Copy out, precisely as given, the lines from the line with "WYMAGANE ZAAKCEPTOWANIE CIASTECZEK" to the end of the entries that follow.

[Stored data entries]
»»
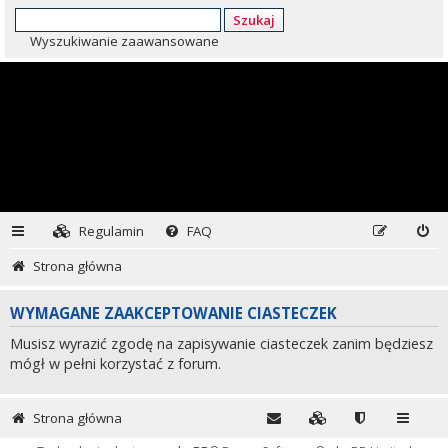
Szukaj
Wyszukiwanie zaawansowane
Regulamin
FAQ
Strona główna
WYMAGANE ZAAKCEPTOWANIE CIASTECZEK
Musisz wyrazić zgodę na zapisywanie ciasteczek zanim będziesz
mógł w pełni korzystać z forum.
Strona główna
««
EXERCISE RESULT:
WYMAGANE ZAAKCEPTOWANIE CIASTECZEK
Musisz wyrazić zgodę na zapisywanie ciasteczek zanim będziesz
mógł w pełni korzystać z forum.
Strona główna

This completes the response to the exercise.